**REQUIRED WORK:** Copy out the data word for word. The images are not part of the copy.

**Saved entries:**
· · · ·

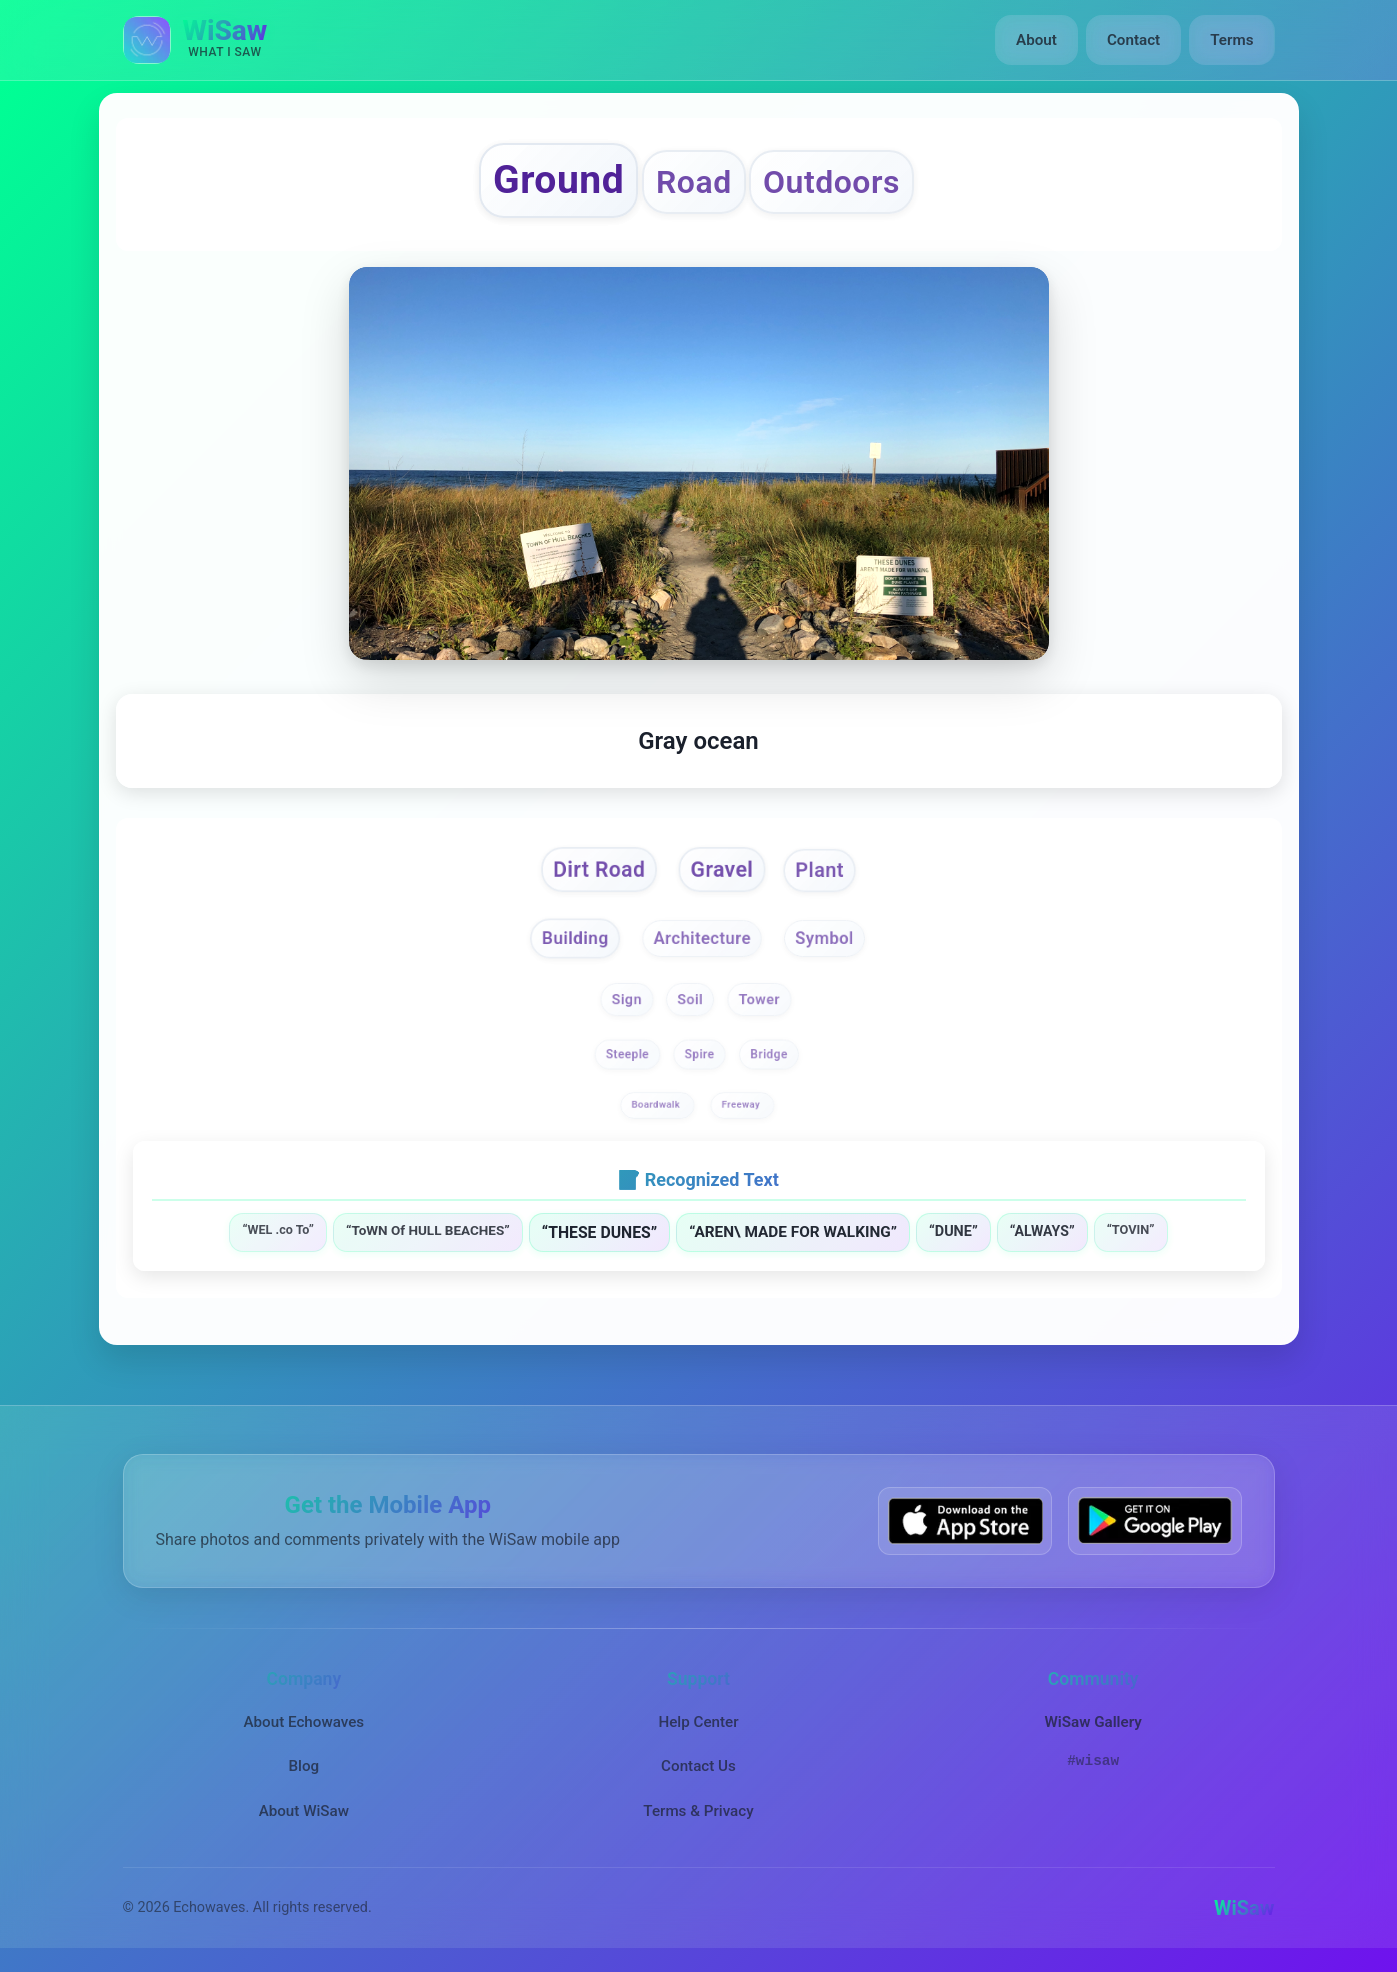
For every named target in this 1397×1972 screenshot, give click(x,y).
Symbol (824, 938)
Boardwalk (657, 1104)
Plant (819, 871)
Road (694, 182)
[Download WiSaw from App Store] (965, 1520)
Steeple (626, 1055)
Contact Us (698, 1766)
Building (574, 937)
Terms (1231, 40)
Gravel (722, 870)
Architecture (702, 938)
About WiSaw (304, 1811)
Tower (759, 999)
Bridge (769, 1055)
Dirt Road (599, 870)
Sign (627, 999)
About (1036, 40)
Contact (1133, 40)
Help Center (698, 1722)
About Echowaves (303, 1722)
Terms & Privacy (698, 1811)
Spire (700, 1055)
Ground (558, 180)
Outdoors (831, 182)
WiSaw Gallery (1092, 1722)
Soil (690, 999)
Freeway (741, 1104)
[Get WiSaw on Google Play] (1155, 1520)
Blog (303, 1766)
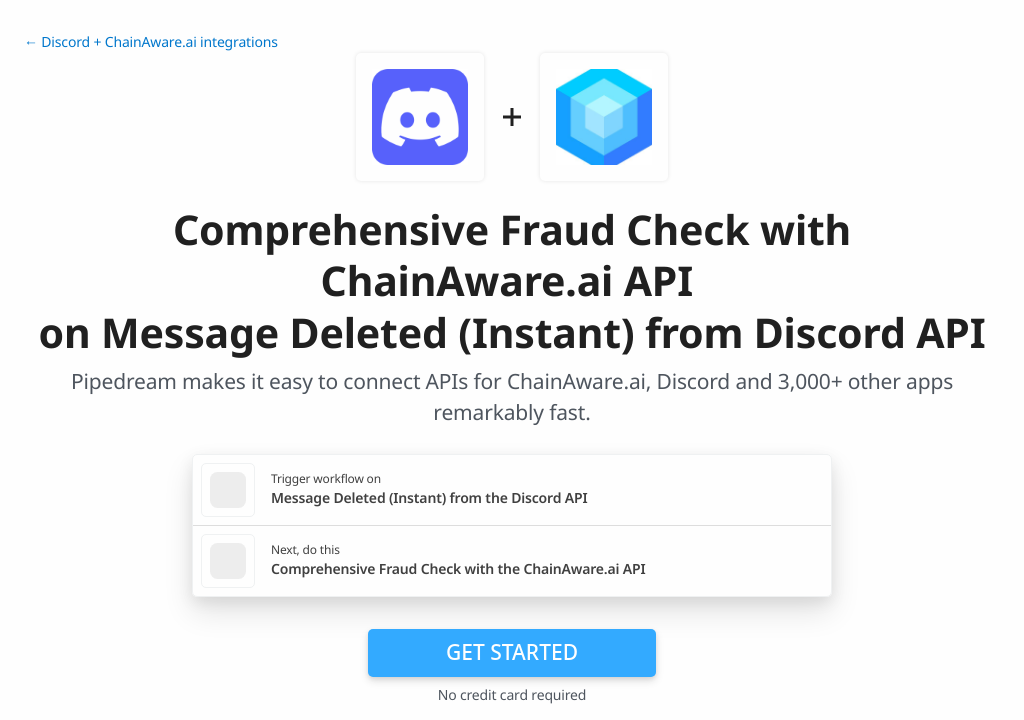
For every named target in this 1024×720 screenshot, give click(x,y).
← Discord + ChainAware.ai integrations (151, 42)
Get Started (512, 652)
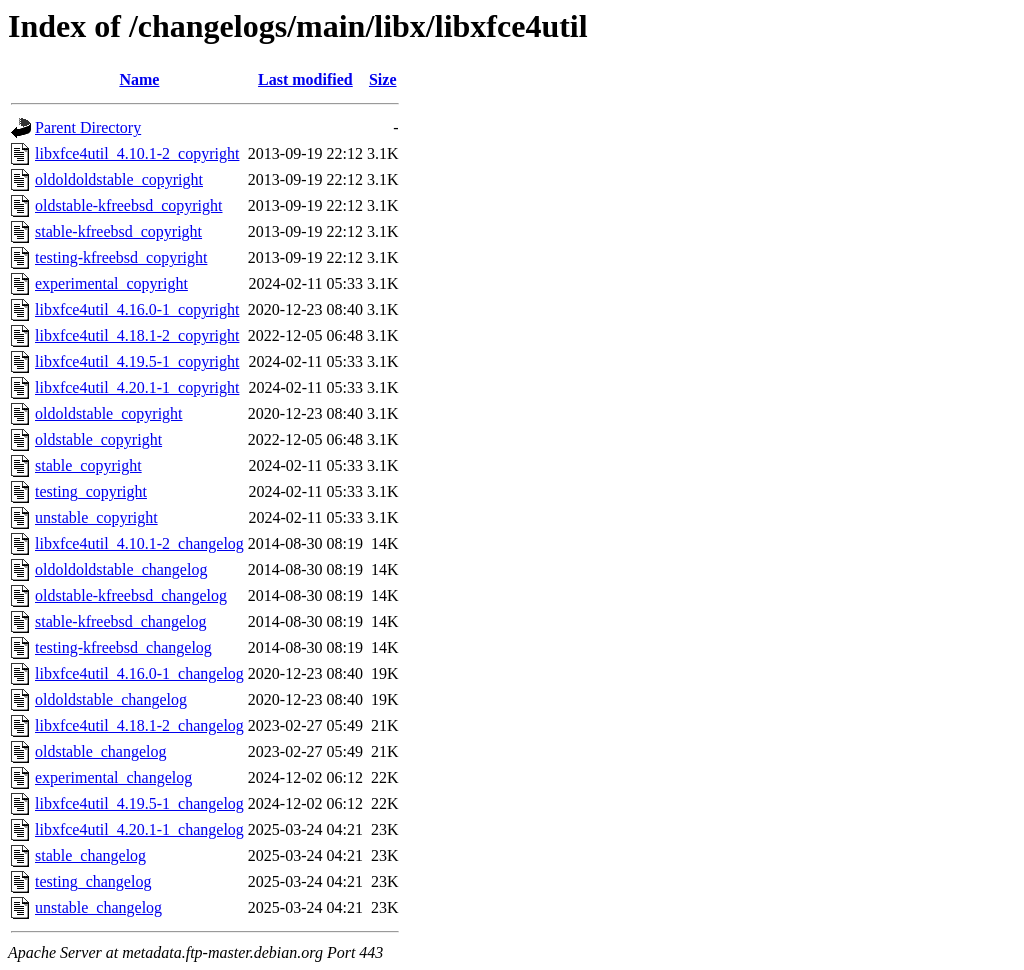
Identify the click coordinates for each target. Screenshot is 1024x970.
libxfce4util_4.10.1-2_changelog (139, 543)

· · · ·

**TASK OUTPUT:**
For every named target in this 1397×1972 screenshot, give click(x,y).
Symbol (824, 938)
Boardwalk (657, 1104)
Plant (819, 871)
Road (694, 182)
[Download WiSaw from App Store] (965, 1520)
Steeple (626, 1055)
Contact Us (698, 1766)
Building (574, 937)
Terms (1231, 40)
Gravel (722, 870)
Architecture (702, 938)
About WiSaw (304, 1811)
Tower (759, 999)
Bridge (769, 1055)
Dirt Road (599, 870)
Sign (627, 999)
About (1036, 40)
Contact (1133, 40)
Help Center (698, 1722)
About Echowaves (303, 1722)
Terms & Privacy (698, 1811)
Spire (700, 1055)
Ground (558, 180)
Outdoors (831, 182)
WiSaw Gallery (1092, 1722)
Soil (690, 999)
Freeway (741, 1104)
[Get WiSaw on Google Play] (1155, 1520)
Blog (303, 1766)
For every named target in this 1024×720 screenshot, give click(x,y).
← Discord + ChainAware.ai integrations (151, 42)
Get Started (512, 652)
Identify the click coordinates for each target. Screenshot is 1024x970.
libxfce4util_4.10.1-2_changelog (139, 543)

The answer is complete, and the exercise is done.